* AIM OF THE TASK: Report every line of the data that includes "кровля".

**** PROVIDED INFORMATION

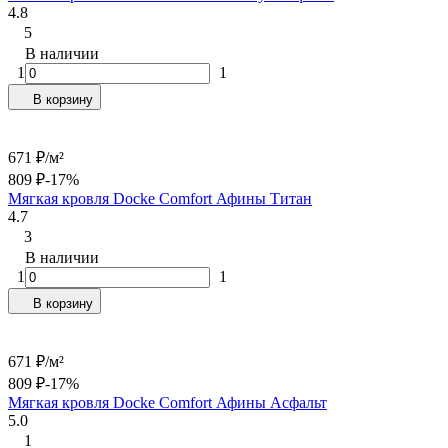
4.8
5
В наличии
1
1
В корзину
671
₽
/
м²
809
₽
-17%
Мягкая кровля Docke Сomfort Афины Титан
4.7
3
В наличии
1
1
В корзину
671
₽
/
м²
809
₽
-17%
Мягкая кровля Docke Сomfort Афины Асфальт
5.0
1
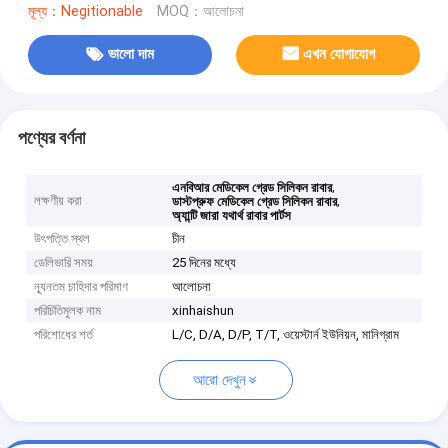
মূল্য：Negitionable
MOQ：আলোচনা
ভালো দাম
এখন যোগাযোগ
পণ্যের বর্ণনা
,
এনবিআর মেডিকেল গ্রেড সিলিকন রাবার
লক্ষণীয় করা
,
ডাস্টপ্রুফ মেডিকেল গ্রেড সিলিকন রাবার
অ্যান্টি জারা যথার্থ রাবার পার্টস
উৎপত্তি স্থল
চীন
ডেলিভারি সময়
25 দিনের মধ্যে
ন্যূনতম চাহিদার পরিমাণ
আলোচনা
পরিচিতিমুলক নাম
xinhaishun
পরিশোধের শর্ত
L/C, D/A, D/P, T/T, ওয়েস্টার্ন ইউনিয়ন, মানিগ্রাম
আরো দেখুন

********

* WRITTEN ANSWER:
Мягкая кровля Docke Сomfort Афины Титан
Мягкая кровля Docke Сomfort Афины Асфальт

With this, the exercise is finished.